*** Dataset entries Section Begins ***
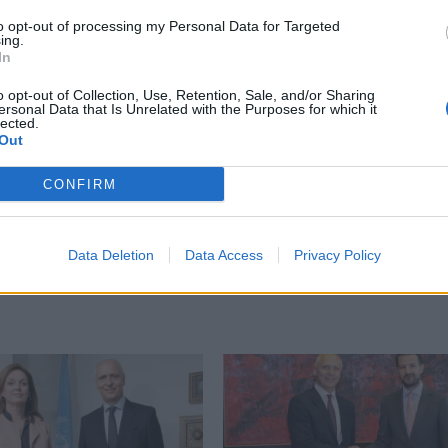
ttps://www.rcc.int/see2030/
to opt-out of processing my Personal Data for Targeted
ing.
In
o opt-out of Collection, Use, Retention, Sale, and/or Sharing
ersonal Data that Is Unrelated with the Purposes for which it
lected.
Out
CONFIRM
Data Deletion
Data Access
Privacy Policy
*** Dataset entries Section Ends ***
:: Exercise directions ::
Your task is to reproduce all of the material exactly. The pictures stay out.

:: Problem solution ::
ttps://www.rcc.int/see2030/
to opt-out of processing my Personal Data for Targeted
ing.
In
o opt-out of Collection, Use, Retention, Sale, and/or Sharing
ersonal Data that Is Unrelated with the Purposes for which it
lected.
Out
CONFIRM
Data Deletion
Data Access
Privacy Policy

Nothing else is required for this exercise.